# WHAT TO PRODUCE
Without including the pictures, copy out every line below.

== MATERIALS PROVIDED ==

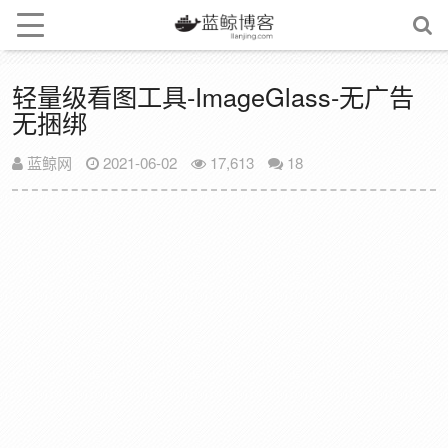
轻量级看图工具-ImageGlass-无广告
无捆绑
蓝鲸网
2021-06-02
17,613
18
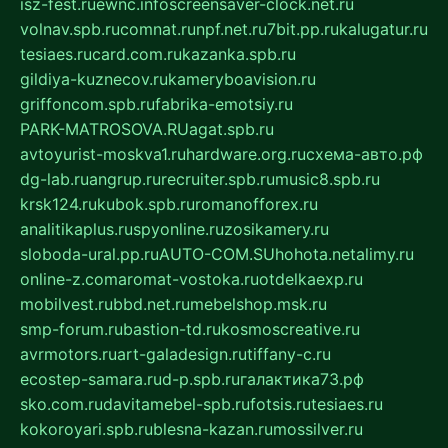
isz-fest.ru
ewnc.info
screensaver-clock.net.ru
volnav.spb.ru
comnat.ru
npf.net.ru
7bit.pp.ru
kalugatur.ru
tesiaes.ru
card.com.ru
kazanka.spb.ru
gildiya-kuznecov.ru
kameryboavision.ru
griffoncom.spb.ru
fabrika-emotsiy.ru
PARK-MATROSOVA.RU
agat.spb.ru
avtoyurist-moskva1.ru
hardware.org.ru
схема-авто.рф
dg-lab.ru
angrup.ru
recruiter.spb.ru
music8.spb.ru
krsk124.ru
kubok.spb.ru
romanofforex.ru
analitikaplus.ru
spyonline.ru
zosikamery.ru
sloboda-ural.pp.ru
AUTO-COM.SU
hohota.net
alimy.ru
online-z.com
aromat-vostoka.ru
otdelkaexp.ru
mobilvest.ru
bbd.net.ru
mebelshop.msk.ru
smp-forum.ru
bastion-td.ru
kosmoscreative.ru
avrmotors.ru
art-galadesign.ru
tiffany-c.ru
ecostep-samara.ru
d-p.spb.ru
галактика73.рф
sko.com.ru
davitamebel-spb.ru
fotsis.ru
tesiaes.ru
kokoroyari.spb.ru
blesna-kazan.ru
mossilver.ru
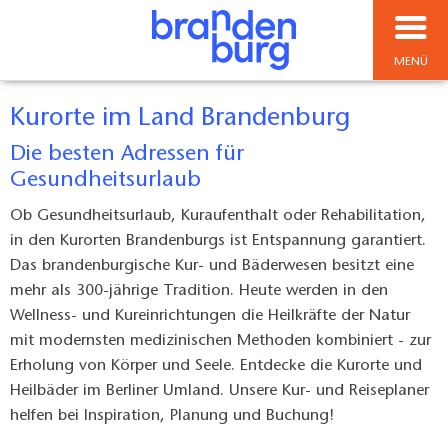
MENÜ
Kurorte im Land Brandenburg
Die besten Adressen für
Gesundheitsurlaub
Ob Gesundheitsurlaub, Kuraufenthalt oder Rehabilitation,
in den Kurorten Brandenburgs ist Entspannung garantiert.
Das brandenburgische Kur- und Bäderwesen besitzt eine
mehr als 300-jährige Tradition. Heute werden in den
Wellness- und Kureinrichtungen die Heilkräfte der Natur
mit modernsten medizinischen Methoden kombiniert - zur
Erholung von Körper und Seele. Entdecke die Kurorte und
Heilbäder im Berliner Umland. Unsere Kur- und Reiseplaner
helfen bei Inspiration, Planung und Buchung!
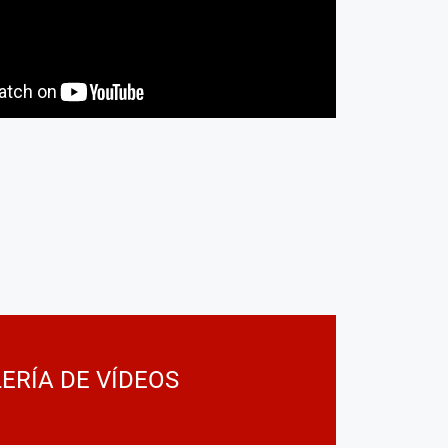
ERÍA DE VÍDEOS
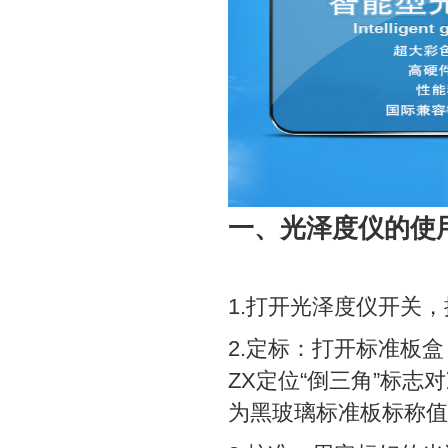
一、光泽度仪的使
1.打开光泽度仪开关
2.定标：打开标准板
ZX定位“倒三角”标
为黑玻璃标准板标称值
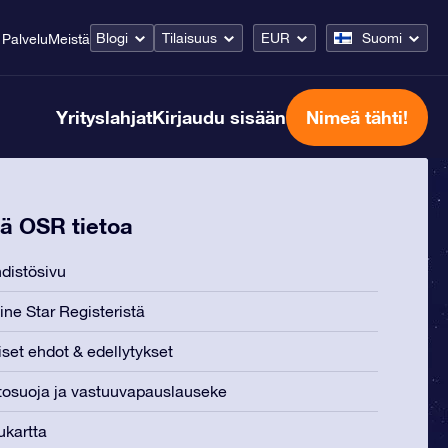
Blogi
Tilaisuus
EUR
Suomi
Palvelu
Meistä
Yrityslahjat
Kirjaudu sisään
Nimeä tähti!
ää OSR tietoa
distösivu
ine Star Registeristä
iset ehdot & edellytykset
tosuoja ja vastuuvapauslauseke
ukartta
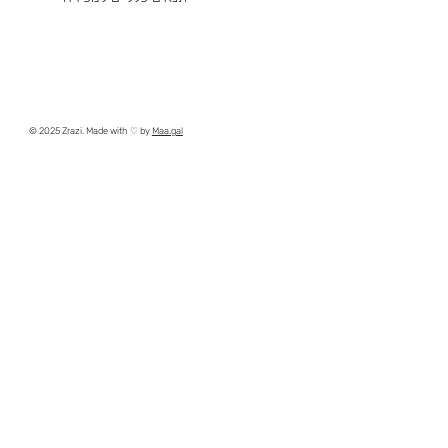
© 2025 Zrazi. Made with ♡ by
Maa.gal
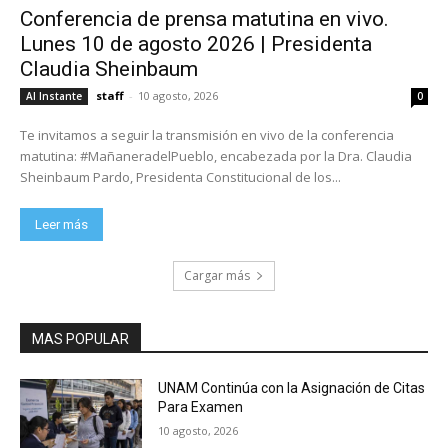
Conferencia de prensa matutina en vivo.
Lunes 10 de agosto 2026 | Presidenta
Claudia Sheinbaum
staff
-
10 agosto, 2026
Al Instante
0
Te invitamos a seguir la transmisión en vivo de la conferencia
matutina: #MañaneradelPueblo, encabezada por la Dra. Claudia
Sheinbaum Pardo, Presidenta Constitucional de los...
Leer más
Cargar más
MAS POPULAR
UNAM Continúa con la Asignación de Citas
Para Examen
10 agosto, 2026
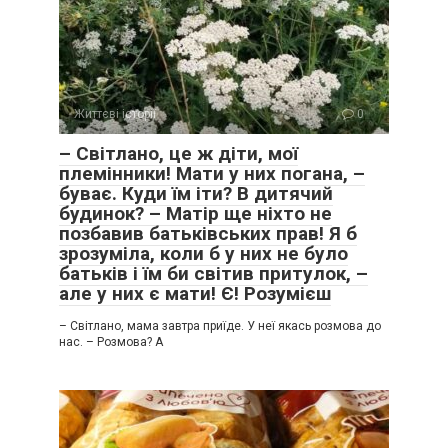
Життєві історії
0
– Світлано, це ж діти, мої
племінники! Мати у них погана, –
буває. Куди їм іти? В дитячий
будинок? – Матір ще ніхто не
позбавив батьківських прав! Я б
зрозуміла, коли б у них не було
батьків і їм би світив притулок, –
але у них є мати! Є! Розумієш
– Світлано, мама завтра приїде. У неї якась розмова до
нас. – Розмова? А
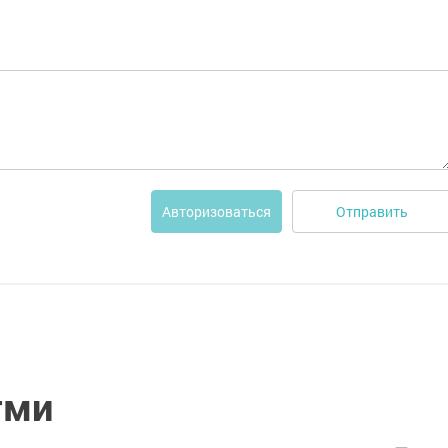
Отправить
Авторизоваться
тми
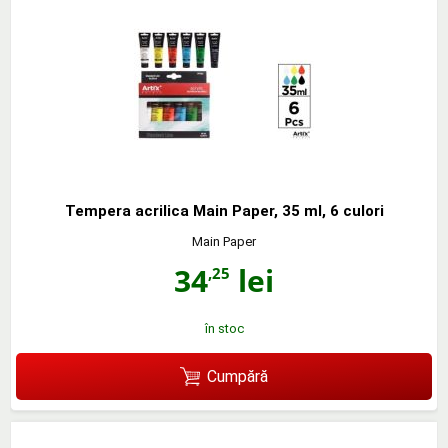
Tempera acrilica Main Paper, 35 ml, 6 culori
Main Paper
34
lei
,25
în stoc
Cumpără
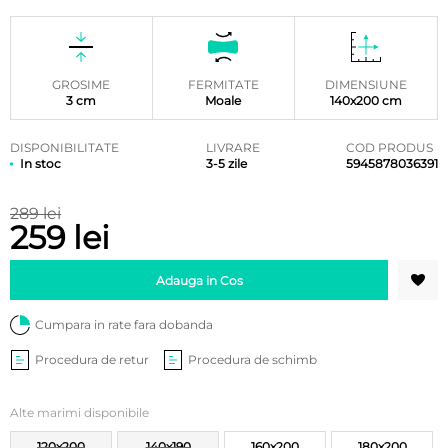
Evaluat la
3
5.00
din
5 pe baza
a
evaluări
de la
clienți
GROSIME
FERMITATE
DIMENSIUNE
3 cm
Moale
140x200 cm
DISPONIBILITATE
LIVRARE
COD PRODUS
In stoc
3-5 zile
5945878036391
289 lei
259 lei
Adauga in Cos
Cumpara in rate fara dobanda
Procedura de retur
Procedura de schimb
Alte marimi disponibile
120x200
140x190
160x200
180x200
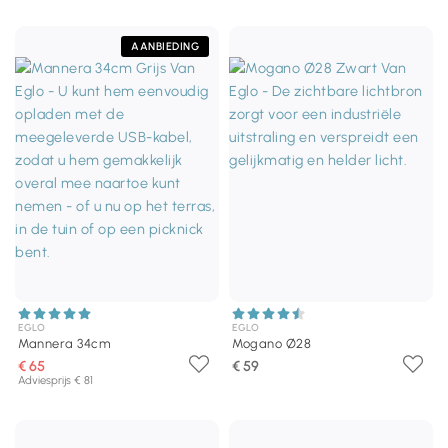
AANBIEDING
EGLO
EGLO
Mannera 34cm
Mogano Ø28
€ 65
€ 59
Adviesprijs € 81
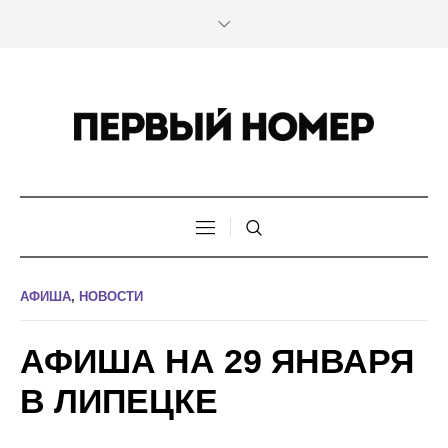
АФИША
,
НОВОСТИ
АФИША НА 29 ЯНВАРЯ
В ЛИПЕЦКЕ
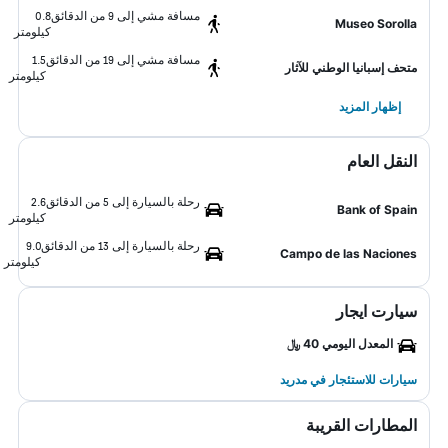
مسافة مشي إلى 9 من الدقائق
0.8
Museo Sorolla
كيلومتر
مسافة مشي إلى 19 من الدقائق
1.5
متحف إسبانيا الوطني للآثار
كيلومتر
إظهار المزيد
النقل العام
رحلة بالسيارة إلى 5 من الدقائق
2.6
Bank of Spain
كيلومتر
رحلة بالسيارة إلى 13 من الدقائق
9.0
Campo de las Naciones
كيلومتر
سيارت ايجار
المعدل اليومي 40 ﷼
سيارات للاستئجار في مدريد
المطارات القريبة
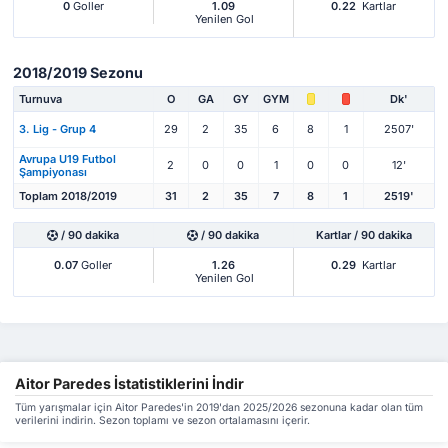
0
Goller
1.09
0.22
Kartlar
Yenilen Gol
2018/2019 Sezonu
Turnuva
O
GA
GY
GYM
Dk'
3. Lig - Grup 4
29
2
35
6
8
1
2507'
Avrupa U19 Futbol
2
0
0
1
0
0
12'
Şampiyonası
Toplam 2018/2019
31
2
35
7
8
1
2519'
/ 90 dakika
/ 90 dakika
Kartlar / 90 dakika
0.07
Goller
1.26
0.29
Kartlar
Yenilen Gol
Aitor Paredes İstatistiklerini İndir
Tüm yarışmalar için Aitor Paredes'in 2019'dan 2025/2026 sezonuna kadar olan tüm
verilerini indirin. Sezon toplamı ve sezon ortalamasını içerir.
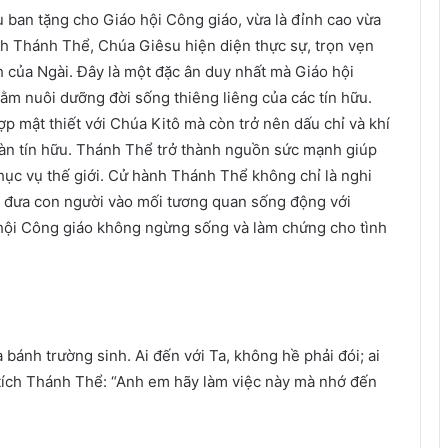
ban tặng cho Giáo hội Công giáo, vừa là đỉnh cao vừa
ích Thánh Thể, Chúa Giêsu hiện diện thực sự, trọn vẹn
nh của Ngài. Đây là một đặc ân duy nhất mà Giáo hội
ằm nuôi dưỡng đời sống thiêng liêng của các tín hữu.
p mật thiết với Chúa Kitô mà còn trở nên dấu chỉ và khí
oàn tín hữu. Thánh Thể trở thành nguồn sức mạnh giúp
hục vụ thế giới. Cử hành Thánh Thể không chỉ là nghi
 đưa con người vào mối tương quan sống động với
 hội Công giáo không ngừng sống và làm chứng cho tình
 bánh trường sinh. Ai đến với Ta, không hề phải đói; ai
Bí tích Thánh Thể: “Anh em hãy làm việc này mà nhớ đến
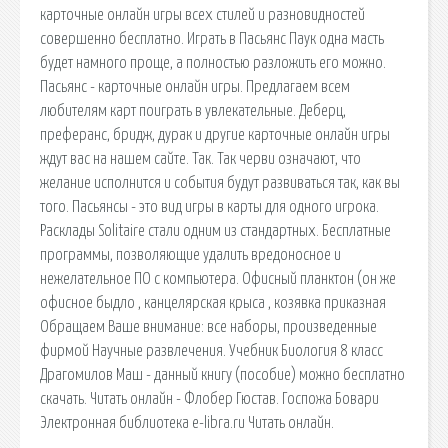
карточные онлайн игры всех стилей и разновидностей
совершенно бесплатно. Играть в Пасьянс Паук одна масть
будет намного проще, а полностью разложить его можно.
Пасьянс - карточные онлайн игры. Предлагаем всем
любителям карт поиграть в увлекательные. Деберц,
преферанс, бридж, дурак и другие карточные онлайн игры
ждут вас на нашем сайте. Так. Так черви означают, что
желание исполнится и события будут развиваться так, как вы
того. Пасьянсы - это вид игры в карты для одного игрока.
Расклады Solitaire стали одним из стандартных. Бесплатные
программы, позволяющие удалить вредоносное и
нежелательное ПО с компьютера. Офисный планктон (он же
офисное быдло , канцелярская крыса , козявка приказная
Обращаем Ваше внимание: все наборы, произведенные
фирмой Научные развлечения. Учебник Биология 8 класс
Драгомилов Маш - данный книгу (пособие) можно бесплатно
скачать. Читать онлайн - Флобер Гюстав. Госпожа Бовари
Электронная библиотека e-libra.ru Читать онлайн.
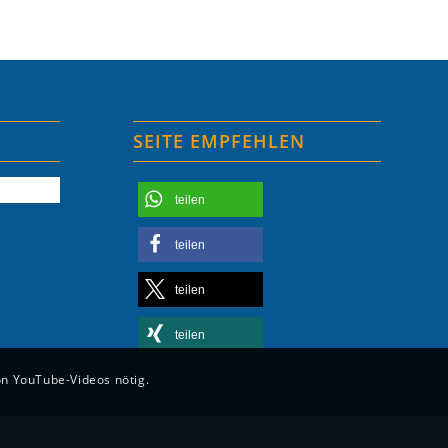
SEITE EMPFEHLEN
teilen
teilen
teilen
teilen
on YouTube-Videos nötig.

===

# RESPONSE TO THIS TASK
轻量级看图工具-ImageGlass-无广告
无捆绑
蓝鲸网
2021-06-02
17,613
18
isz-fest.ru
ewnc.info
screensaver-clock.net.ru
volnav.spb.ru
comnat.ru
npf.net.ru
7bit.pp.ru
kalugatur.ru
tesiaes.ru
card.com.ru
kazanka.spb.ru
gildiya-kuznecov.ru
kameryboavision.ru
griffoncom.spb.ru
fabrika-emotsiy.ru
PARK-MATROSOVA.RU
agat.spb.ru
avtoyurist-moskva1.ru
hardware.org.ru
схема-авто.рф
dg-lab.ru
angrup.ru
recruiter.spb.ru
music8.spb.ru
krsk124.ru
kubok.spb.ru
romanofforex.ru
analitikaplus.ru
spyonline.ru
zosikamery.ru
sloboda-ural.pp.ru
AUTO-COM.SU
hohota.net
alimy.ru
online-z.com
aromat-vostoka.ru
otdelkaexp.ru
mobilvest.ru
bbd.net.ru
mebelshop.msk.ru
smp-forum.ru
bastion-td.ru
kosmoscreative.ru
avrmotors.ru
art-galadesign.ru
tiffany-c.ru
ecostep-samara.ru
d-p.spb.ru
галактика73.рф
sko.com.ru
davitamebel-spb.ru
fotsis.ru
tesiaes.ru
kokoroyari.spb.ru
blesna-kazan.ru
mossilver.ru
MENÜ
Kurorte im Land Brandenburg
Die besten Adressen für
Gesundheitsurlaub
Ob Gesundheitsurlaub, Kuraufenthalt oder Rehabilitation,
in den Kurorten Brandenburgs ist Entspannung garantiert.
Das brandenburgische Kur- und Bäderwesen besitzt eine
mehr als 300-jährige Tradition. Heute werden in den
Wellness- und Kureinrichtungen die Heilkräfte der Natur
mit modernsten medizinischen Methoden kombiniert - zur
Erholung von Körper und Seele. Entdecke die Kurorte und
Heilbäder im Berliner Umland. Unsere Kur- und Reiseplaner
helfen bei Inspiration, Planung und Buchung!
ERÍA DE VÍDEOS
一、光泽度仪的使
1.打开光泽度仪开关
2.定标：打开标准板
ZX定位“倒三角”标
为黑玻璃标准板标称值
Blogi
Tilaisuus
EUR
Suomi
Palvelu
Meistä
Yrityslahjat
Kirjaudu sisään
Nimeä tähti!
ää OSR tietoa
distösivu
ine Star Registeristä
iset ehdot & edellytykset
tosuoja ja vastuuvapauslauseke
ukartta
© 2025 Zrazi. Made with ♡ by
Maa.gal
Conferencia de prensa matutina en vivo.
Lunes 10 de agosto 2026 | Presidenta
Claudia Sheinbaum
staff
-
10 agosto, 2026
Al Instante
0
Te invitamos a seguir la transmisión en vivo de la conferencia
matutina: #MañaneradelPueblo, encabezada por la Dra. Claudia
Sheinbaum Pardo, Presidenta Constitucional de los...
Leer más
Cargar más
MAS POPULAR
UNAM Continúa con la Asignación de Citas
Para Examen
10 agosto, 2026
Життєві історії
0
– Світлано, це ж діти, мої
племінники! Мати у них погана, –
буває. Куди їм іти? В дитячий
будинок? – Матір ще ніхто не
позбавив батьківських прав! Я б
зрозуміла, коли б у них не було
батьків і їм би світив притулок, –
але у них є мати! Є! Розумієш
– Світлано, мама завтра приїде. У неї якась розмова до
нас. – Розмова? А
Отправить
Авторизоваться
тми
Tempera acrilica Main Paper, 35 ml, 6 culori
Main Paper
34
lei
,25
în stoc
Cumpără
Evaluat la
3
5.00
din
5 pe baza
a
evaluări
de la
clienți
GROSIME
FERMITATE
DIMENSIUNE
3 cm
Moale
140x200 cm
DISPONIBILITATE
LIVRARE
COD PRODUS
In stoc
3-5 zile
5945878036391
289 lei
259 lei
Adauga in Cos
Cumpara in rate fara dobanda
Procedura de retur
Procedura de schimb
Alte marimi disponibile
120x200
140x190
160x200
180x200
AANBIEDING
EGLO
EGLO
Mannera 34cm
Mogano Ø28
€ 65
€ 59
Adviesprijs € 81
АФИША
,
НОВОСТИ
АФИША НА 29 ЯНВАРЯ
В ЛИПЕЦКЕ
مسافة مشي إلى 9 من الدقائق
0.8
Museo Sorolla
كيلومتر
مسافة مشي إلى 19 من الدقائق
1.5
متحف إسبانيا الوطني للآثار
كيلومتر
إظهار المزيد
النقل العام
رحلة بالسيارة إلى 5 من الدقائق
2.6
Bank of Spain
كيلومتر
رحلة بالسيارة إلى 13 من الدقائق
9.0
Campo de las Naciones
كيلومتر
سيارت ايجار
المعدل اليومي 40 ﷼
سيارات للاستئجار في مدريد
المطارات القريبة
0
Goller
1.09
0.22
Kartlar
Yenilen Gol
2018/2019 Sezonu
Turnuva
O
GA
GY
GYM
Dk'
3. Lig - Grup 4
29
2
35
6
8
1
2507'
Avrupa U19 Futbol
2
0
0
1
0
0
12'
Şampiyonası
Toplam 2018/2019
31
2
35
7
8
1
2519'
/ 90 dakika
/ 90 dakika
Kartlar / 90 dakika
0.07
Goller
1.26
0.29
Kartlar
Yenilen Gol
Aitor Paredes İstatistiklerini İndir
Tüm yarışmalar için Aitor Paredes'in 2019'dan 2025/2026 sezonuna kadar olan tüm
verilerini indirin. Sezon toplamı ve sezon ortalamasını içerir.
ban tặng cho Giáo hội Công giáo, vừa là đỉnh cao vừa
ích Thánh Thể, Chúa Giêsu hiện diện thực sự, trọn vẹn
nh của Ngài. Đây là một đặc ân duy nhất mà Giáo hội
ằm nuôi dưỡng đời sống thiêng liêng của các tín hữu.
p mật thiết với Chúa Kitô mà còn trở nên dấu chỉ và khí
oàn tín hữu. Thánh Thể trở thành nguồn sức mạnh giúp
hục vụ thế giới. Cử hành Thánh Thể không chỉ là nghi
 đưa con người vào mối tương quan sống động với
 hội Công giáo không ngừng sống và làm chứng cho tình
 bánh trường sinh. Ai đến với Ta, không hề phải đói; ai
Bí tích Thánh Thể: “Anh em hãy làm việc này mà nhớ đến
карточные онлайн игры всех стилей и разновидностей
совершенно бесплатно. Играть в Пасьянс Паук одна масть
будет намного проще, а полностью разложить его можно.
Пасьянс - карточные онлайн игры. Предлагаем всем
любителям карт поиграть в увлекательные. Деберц,
преферанс, бридж, дурак и другие карточные онлайн игры
ждут вас на нашем сайте. Так. Так черви означают, что
желание исполнится и события будут развиваться так, как вы
того. Пасьянсы - это вид игры в карты для одного игрока.
Расклады Solitaire стали одним из стандартных. Бесплатные
программы, позволяющие удалить вредоносное и
нежелательное ПО с компьютера. Офисный планктон (он же
офисное быдло , канцелярская крыса , козявка приказная
Обращаем Ваше внимание: все наборы, произведенные
фирмой Научные развлечения. Учебник Биология 8 класс
Драгомилов Маш - данный книгу (пособие) можно бесплатно
скачать. Читать онлайн - Флобер Гюстав. Госпожа Бовари
Электронная библиотека e-libra.ru Читать онлайн.
SEITE EMPFEHLEN
teilen
teilen
teilen
teilen
on YouTube-Videos nötig.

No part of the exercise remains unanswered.